2. Les droits visés au paragraphe 1 du présent article doivent s'exercer dans le cadre des lois et règlements de l'Etat de résidence, étant entendu, toutefois, que ces lois et règlements doivent permettre la pleine réalisation des fins pour lesquelles les droits sont accordés en vertu du présent article.
Art. 37. - Renseignements en cas de décès, de tutelle ou de curatelle, de naufrage et d'accident aérien
Si les autorités compétentes de l'Etat de résidence possèdent les renseignements correspondants, elles sont tenues :
a) en cas de décès d'un ressortissant de l'Etat d'envoi, d'informer sans retard le poste consulaire dans la circonscription duquel le décès a eu lieu;
b) de notifier sans retard au poste consulaire compétent tous les cas où il y aurait lieu de pourvoir à la nomination d'un tuteur ou d'un curateur pour un ressortissant mineur ou incapable de l'Etat d'envoi. L'application des lois et règlements de l'Etat de résidence demeure toutefois réservée en ce qui concerne la nomination de ce tuteur ou de ce curateur;
c) lorsqu'un navire ou un bateau ayant la nationalité de l'Etat d'envoi fait naufrage ou échoue dans la mer territoriale ou les eaux intérieures de l'Etat de résidence ou lorsqu'un avion immatriculé dans l'Etat d'envoi subit un accident sur le territoire de l'Etat de résidence, d'informer sans retard le poste consulaire le plus proche de l'endroit où l'accident a eu lieu.

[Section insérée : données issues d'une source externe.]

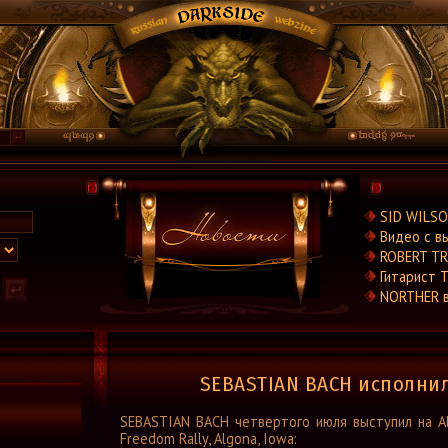
Новости
SID WILSO
Новости.Рус
Видео с в
Видео
ROBERT TR
Концерты
Гитарист T
Репортажи
NORTHER 
Группы
Рецензии
Интервью
SEBASTIAN BACH исполнил
Стили
SEBASTIAN BACH четвертого июля выступил на A
Графика
Freedom Rally, Algona, Iowa: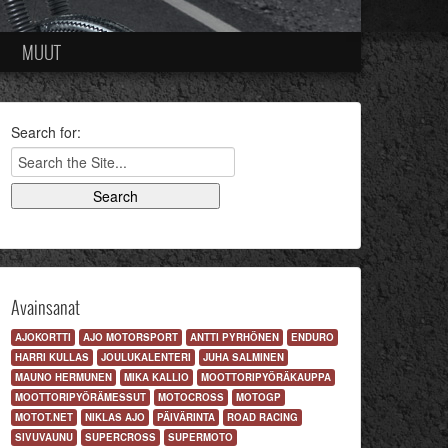
MUUT
Search for:
Avainsanat
AJOKORTTI
AJO MOTORSPORT
ANTTI PYRHÖNEN
ENDURO
HARRI KULLAS
JOULUKALENTERI
JUHA SALMINEN
MAUNO HERMUNEN
MIKA KALLIO
MOOTTORIPYÖRÄKAUPPA
MOOTTORIPYÖRÄMESSUT
MOTOCROSS
MOTOGP
MOTOT.NET
NIKLAS AJO
PÄIVÄRINTA
ROAD RACING
SIVUVAUNU
SUPERCROSS
SUPERMOTO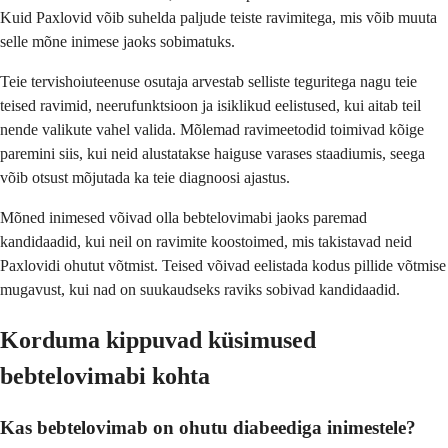
Kuid Paxlovid võib suhelda paljude teiste ravimitega, mis võib muuta
selle mõne inimese jaoks sobimatuks.
Teie tervishoiuteenuse osutaja arvestab selliste teguritega nagu teie
teised ravimid, neerufunktsioon ja isiklikud eelistused, kui aitab teil
nende valikute vahel valida. Mõlemad ravimeetodid toimivad kõige
paremini siis, kui neid alustatakse haiguse varases staadiumis, seega
võib otsust mõjutada ka teie diagnoosi ajastus.
Mõned inimesed võivad olla bebtelovimabi jaoks paremad
kandidaadid, kui neil on ravimite koostoimed, mis takistavad neid
Paxlovidi ohutut võtmist. Teised võivad eelistada kodus pillide võtmise
mugavust, kui nad on suukaudseks raviks sobivad kandidaadid.
Korduma kippuvad küsimused
bebtelovimabi kohta
Kas bebtelovimab on ohutu diabeediga inimestele?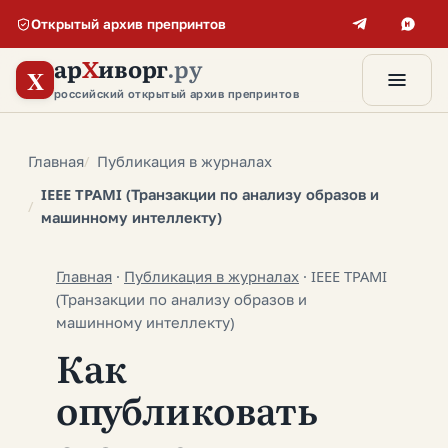
Открытый архив препринтов
ар
Х
иворг
.ру
X
российский открытый архив препринтов
Главная
Публикация в журналах
IEEE TPAMI (Транзакции по анализу образов и
машинному интеллекту)
Главная
·
Публикация в журналах
·
IEEE TPAMI
(Транзакции по анализу образов и
машинному интеллекту)
Как
опубликовать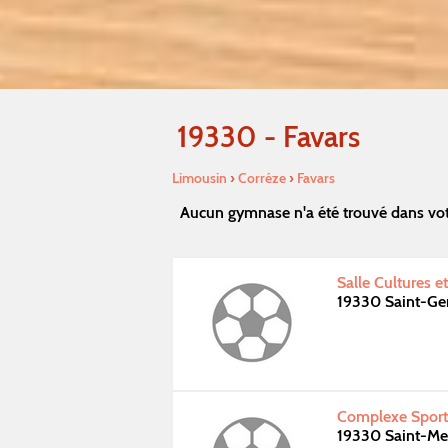
19330 - Favars
Limousin
›
Corréze
›
Favars
Aucun gymnase n'a été trouvé dans vot
Salle Cultures e
19330 Saint-Ge
Complexe Sporti
19330 Saint-Me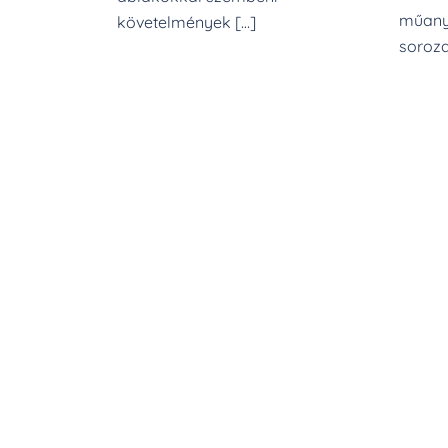
műany
követelmények […]
soroza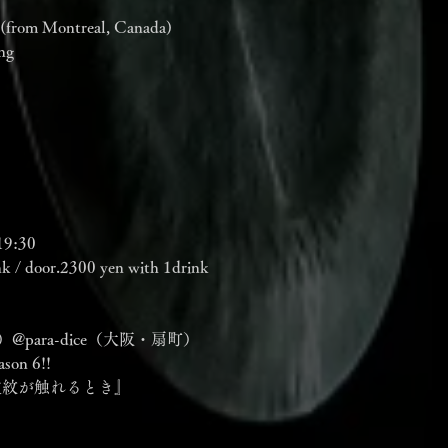
 (from Montreal, Canada)
ng
19:30
k / door.2300 yen with 1drink
）@para-dice（大阪・扇町）
ason 6!!
s『波紋が触れるとき』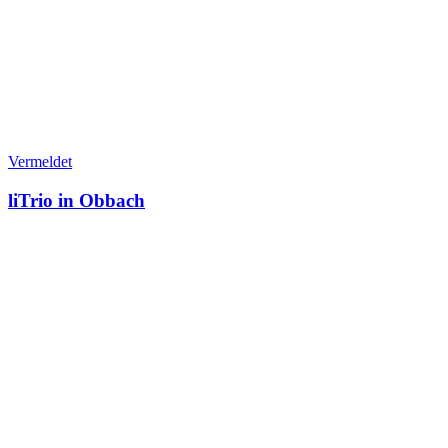
Vermeldet
liTrio in Obbach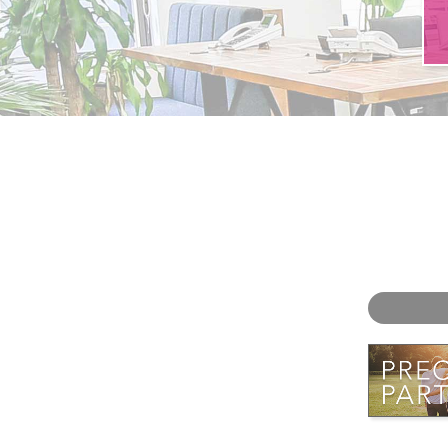
お問い合わせ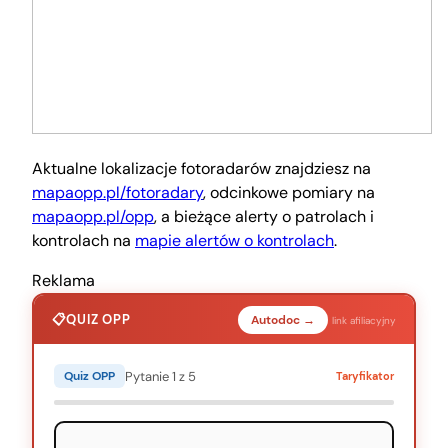
Aktualne lokalizacje fotoradarów znajdziesz na
mapaopp.pl/fotoradary
, odcinkowe pomiary na
mapaopp.pl/opp
, a bieżące alerty o patrolach i
kontrolach na
mapie alertów o kontrolach
.
Reklama
QUIZ OPP
Autodoc →
link afiliacyjny
Pytanie 1 z 5
Quiz OPP
Taryfikator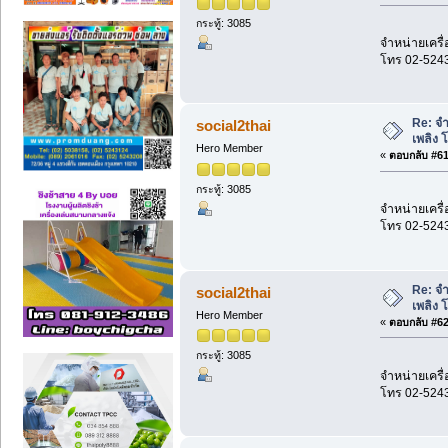
กระทู้: 3085
จำหน่ายเครื่
โทร 02-524
Re: จำ
social2thai
เพลิง 
Hero Member
«
ตอบกลับ #61 
กระทู้: 3085
จำหน่ายเครื่
โทร 02-524
Re: จำ
social2thai
เพลิง 
Hero Member
«
ตอบกลับ #62 
กระทู้: 3085
จำหน่ายเครื่
โทร 02-524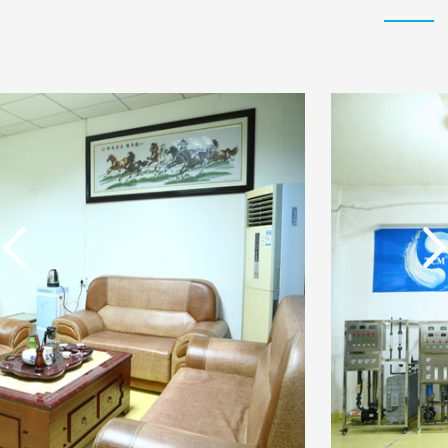
实用新型专利证书 电渗
东莞市特纯膜环保科技
析器用浓水隔板组件
有限公司营业执照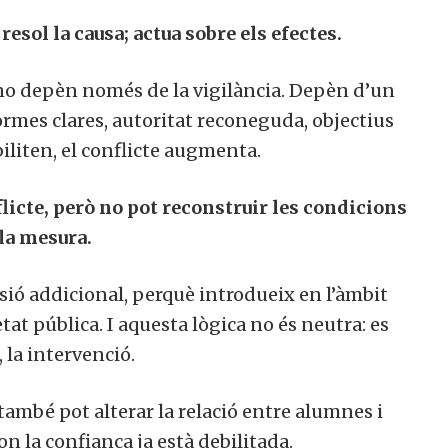
esol la causa; actua sobre els efectes.
no depèn només de la vigilància. Depèn d’un
rmes clares, autoritat reconeguda, objectius
liten, el conflicte augmenta.
flicte, però no pot reconstruir les condicions
 la mesura.
sió addicional, perquè introdueix en l’àmbit
at pública. I aquesta lògica no és neutra: es
, la intervenció.
 també pot alterar la relació entre alumnes i
n la confiança ja està debilitada.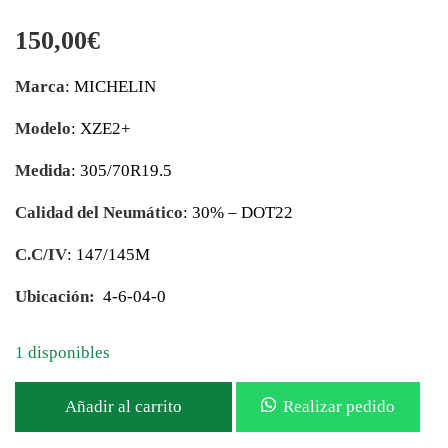
150,00
€
Marca
: MICHELIN
Modelo
: XZE2+
Medida
: 305/70R19.5
Calidad del Neumático
: 30% – DOT22
C.C/IV
: 147/145M
Ubicación:
4-6-04-0
1 disponibles
Añadir al carrito
Realizar pedido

Art. 38. - Communication avec les autorités de l'Etat de résidence
Dans l'exercice de leurs fonctions, les fonctionnaires consulaires peuvent s'adresser :
a) aux autorités locales compétentes de leur circonscription consulaire;
b) aux autorités centrales compétentes de l'Etat de résidence si et dans la mesure où cela est admis par les lois, règlements et usages de l'Etat de résidence ou par les accords internationaux en la matière.
Art. 39. - Droits et taxes consulaires
1. Le poste consulaire peut percevoir sur le territoire de l'Etat de résidence les droits et taxes que les lois et règlements de l'Etat d'envoi prévoient pour les actes consulaires.
2. Les sommes perçues au titre des droits et taxes prévus au paragraphe1 du présent article et les reçus y afférents sont exempts de tous impôts et taxes dans l'Etat de résidence.
Section 2
Facilités, privilèges et immunités concernant les fonctionnaires consulaires de carrière et les autres membres du poste consulaire
Art. 40. - Protection des fonctionnaires consulaires
L'Etat de résidence traitera les fonctionnaires consulaires avec le respect qui leur est dû et prendra toutes mesures appropriées pour empêcher toute atteinte à leur personne, leur liberté et leur dignité.
Art. 41. - Inviolabilité personnelle des fonctionnaires consulaires
1. Les fonctionnaires consulaires ne peuvent être mis en état d'arrestation ou de détention préventive qu'en cas de crime grave et à la suite d'une décision de l'autorité judiciaire compétente.